We told CSS Grid to first add a small square, then add four large ones, and then add the other eight small ones. We have not defined the grid-auto-flow property for now, so it defaults to row. Therefore, CSS Grid will start with the first row, add the small square, then two large ones, and then go to the second row, notice that there’s not enough space, move on to the third row, add two more large ones, and then fill the rest up with small ones. And indeed, it does:

Figure 1.15 – CSS Grid arranging squares by rows

Figure 1.15 – CSS Grid arranging squares by rows

There is a noticeable gap in the top left of the grid. Also, the extra row we’ve added has proven useful by housing the extra square.

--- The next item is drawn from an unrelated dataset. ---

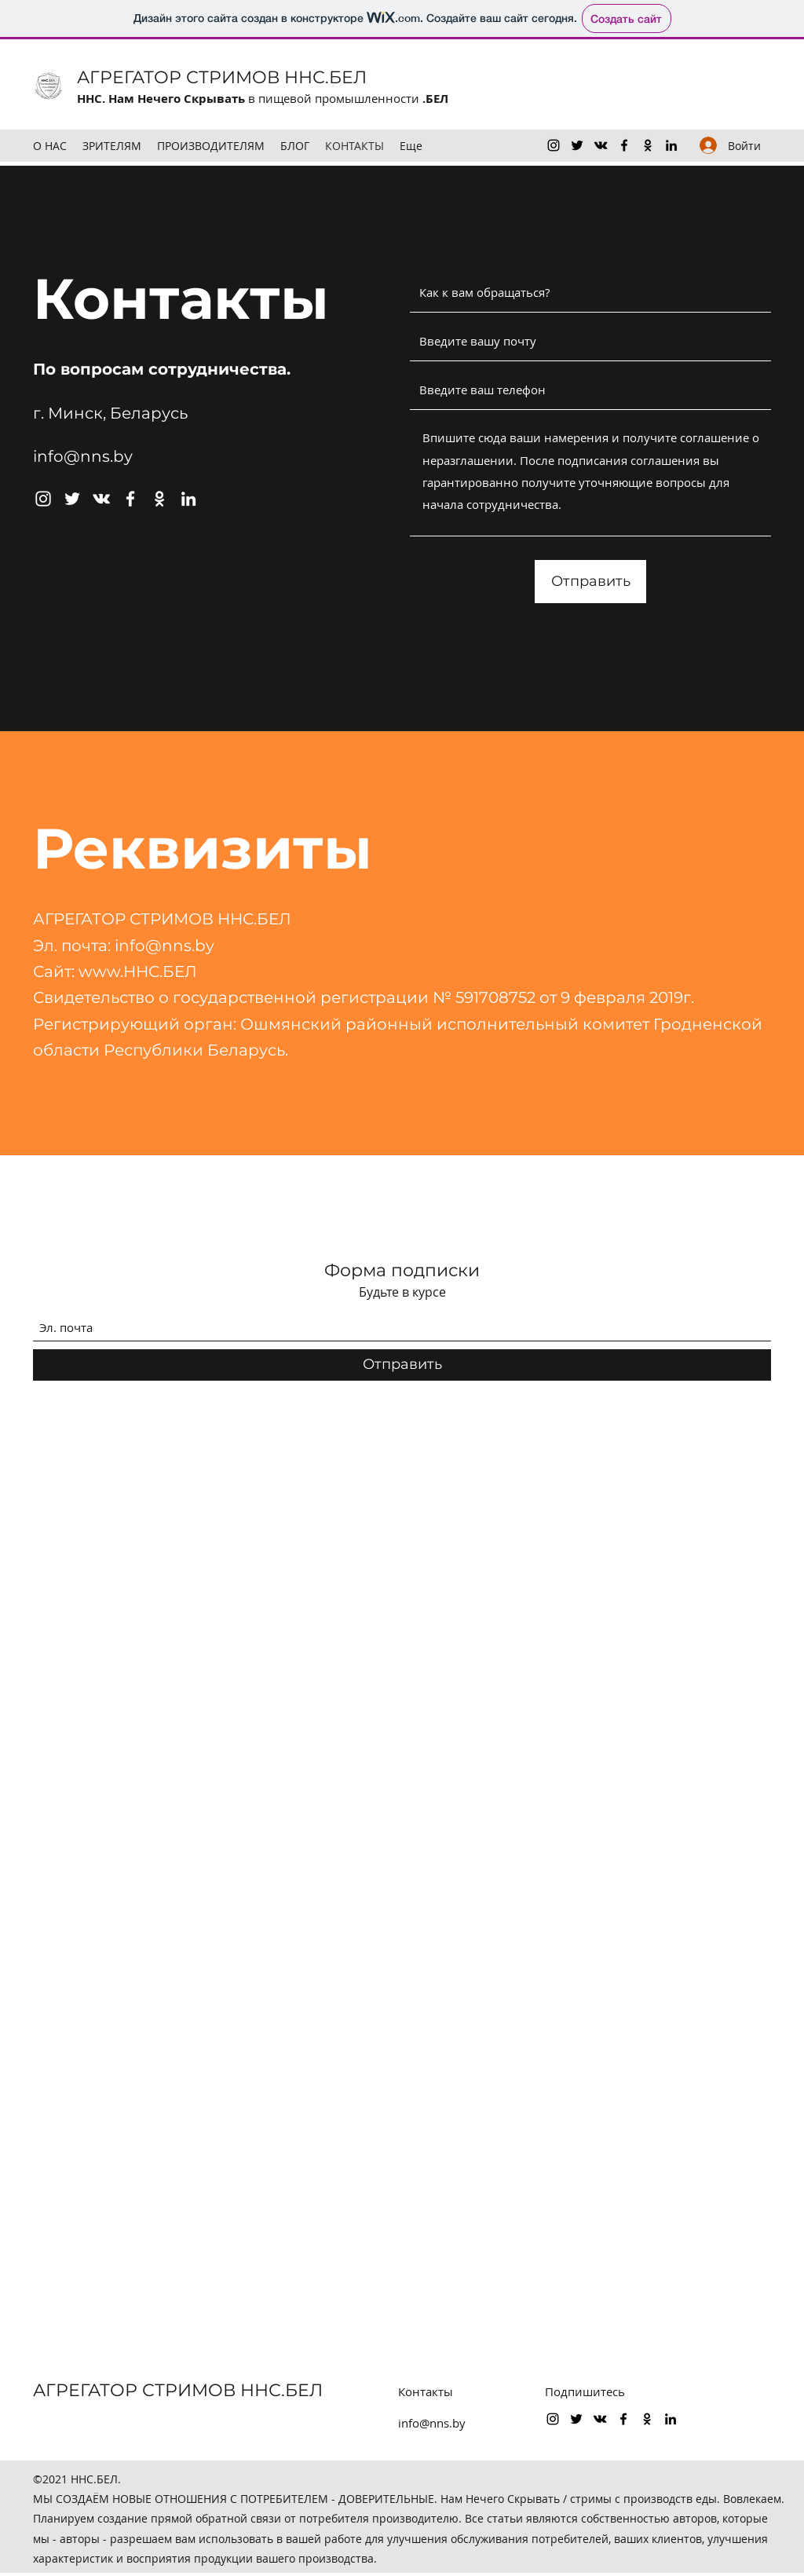  Describe the element at coordinates (577, 145) in the screenshot. I see `[Twitter]` at that location.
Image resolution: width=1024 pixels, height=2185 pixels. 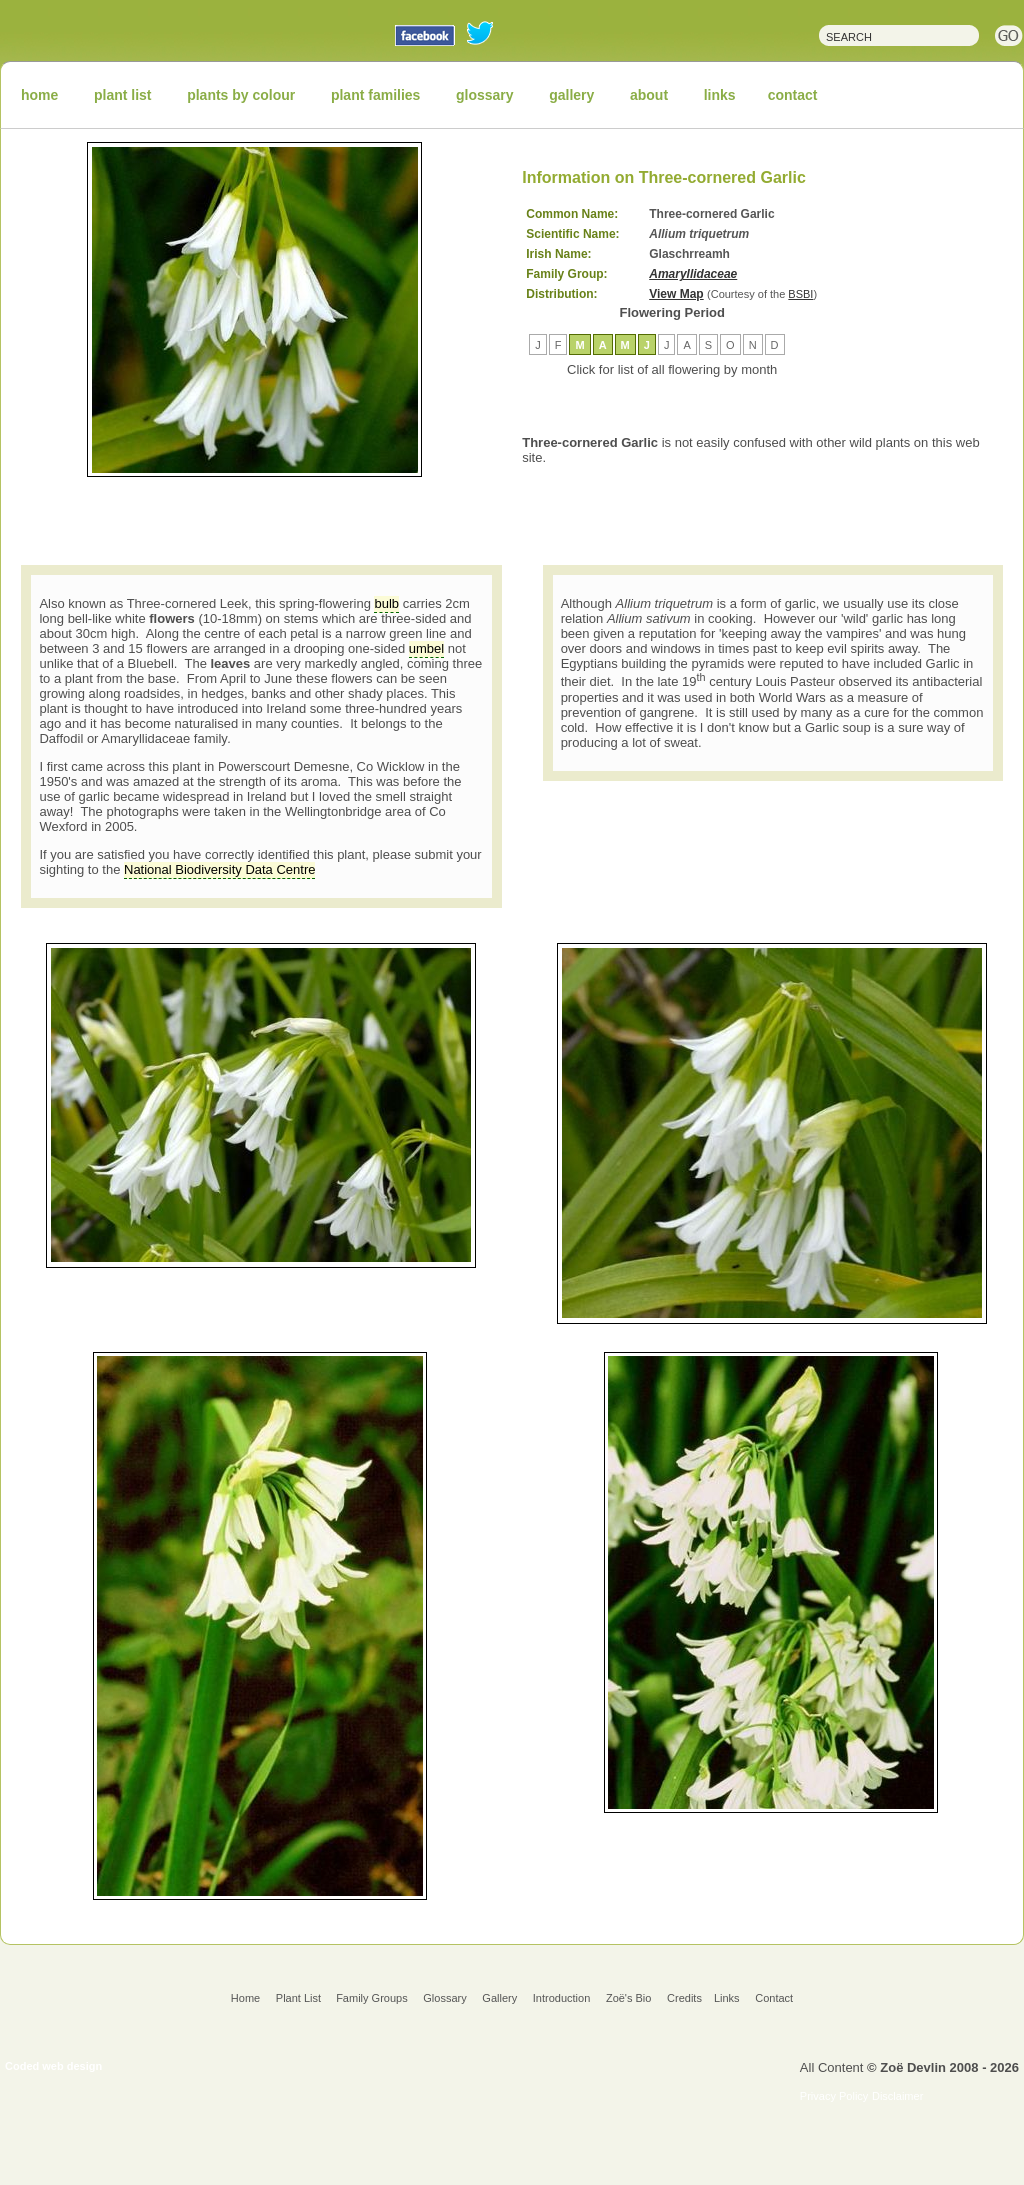 I want to click on umbel, so click(x=426, y=648).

We can expect roughly the same behavior if we swap the value of grid-auto-flow from rows to columns:

Figure 1.16 – CSS Grid arranging squares by columns

Figure 1.16 – CSS Grid arranging squares by columns

Now, we’ve ended up with three gaps. Since CSS Grid cannot fit the third large square, it moves to the second column and repeats the filling process.

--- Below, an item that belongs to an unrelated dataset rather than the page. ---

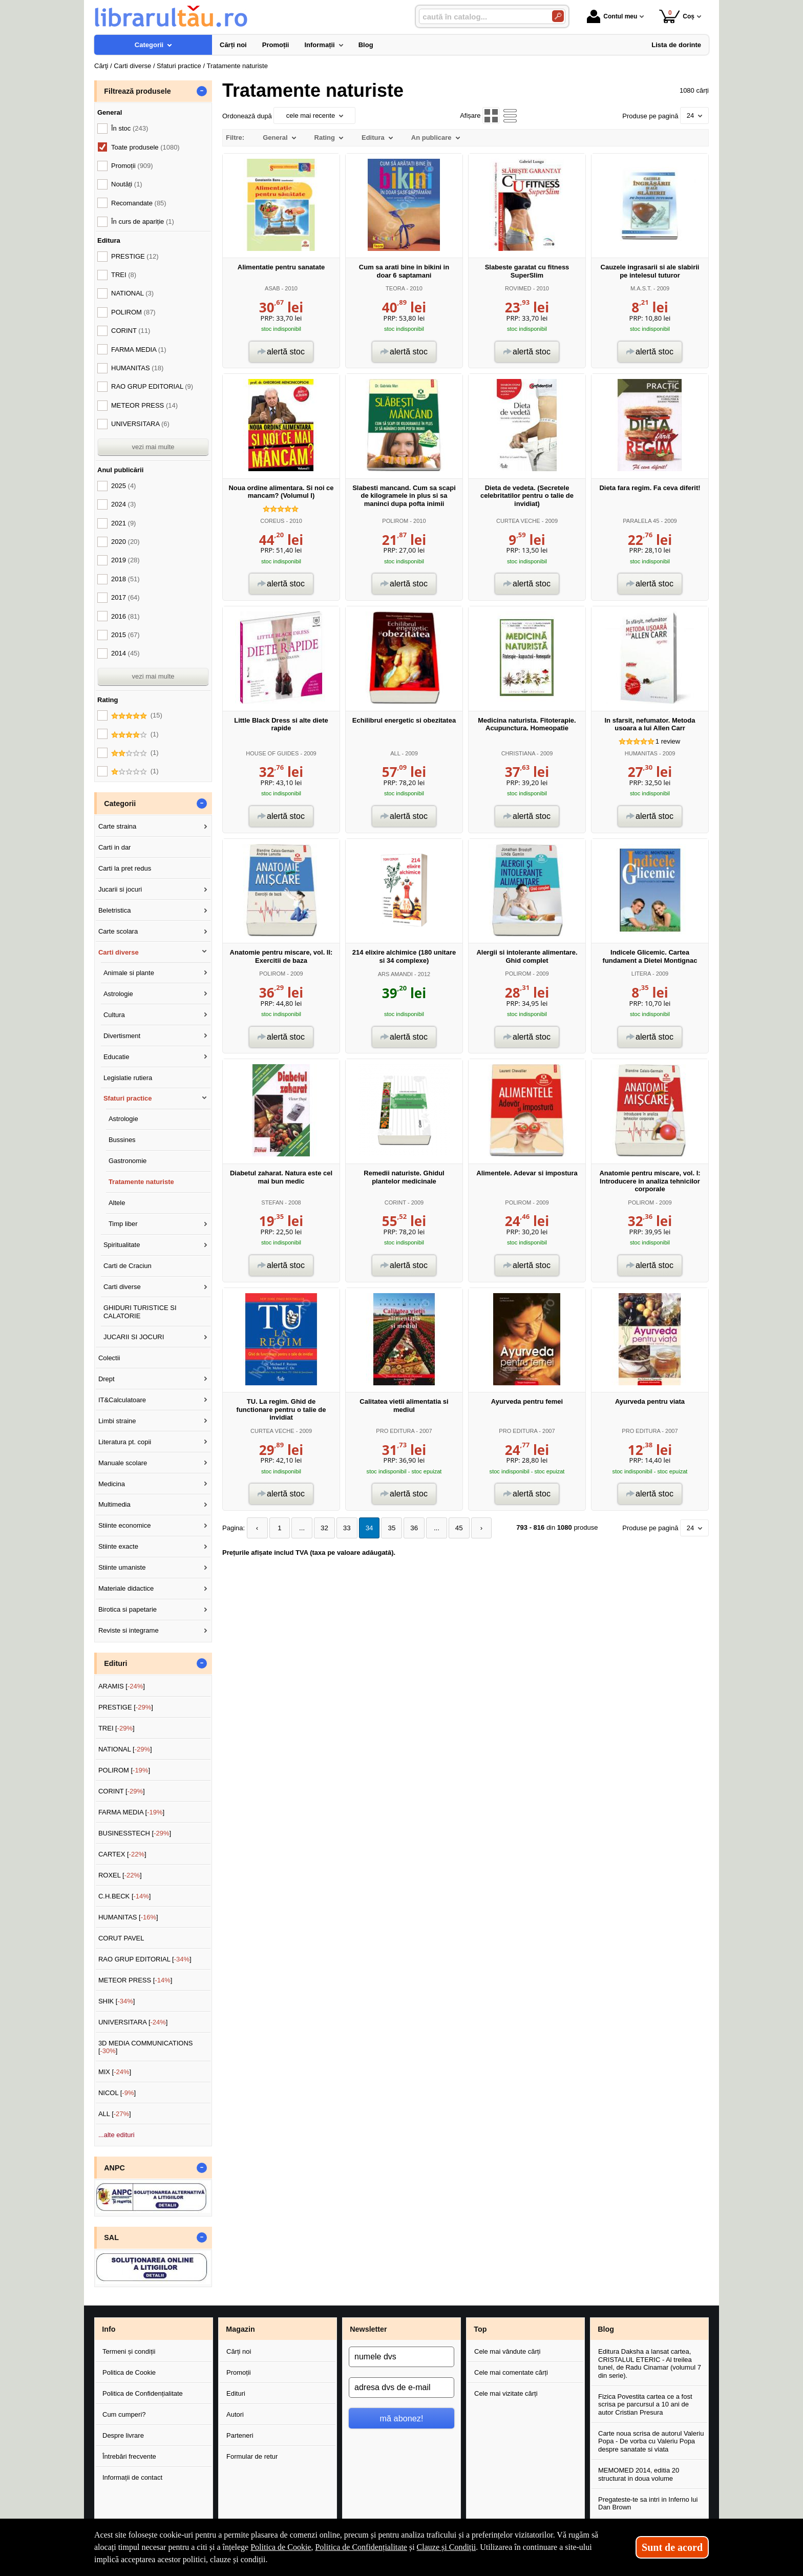 Image resolution: width=803 pixels, height=2576 pixels. What do you see at coordinates (137, 91) in the screenshot?
I see `Filtrează produsele [button]` at bounding box center [137, 91].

Those gaps are annoying, though, aren’t they? With dense, we can tell CSS Grid to fill these gaps. The plain value of dense is only a short form of row dense, so we don’t need to differentiate those cases. However, it will produce a—well, dense layout:

Figure 1.17 – CSS Grid arranging squares in a dense grid by rows

Figure 1.17 – CSS Grid arranging squares in a dense grid by rows

A dense column layout, achieved by using column dense, works the same way:

Figure 1.18 – CSS Grid arranging squares in a dense grid by columns

Figure 1.18 – CSS Grid arranging squares in a dense grid by columns

The layout is similar: some parts are rotated and mirrored, and the rest is filled up, column by column. Thinking about it, we can get pretty artsy with grids. Maybe there’s some pixel art made with CSS Grid out there—who knows?

Grid flow gives us even more control over how a grid behaves, should we not know its content in advance. Think of user-generated content or randomly selected items. Grid flow fills any resulting gaps for us and guarantees a pretty grid.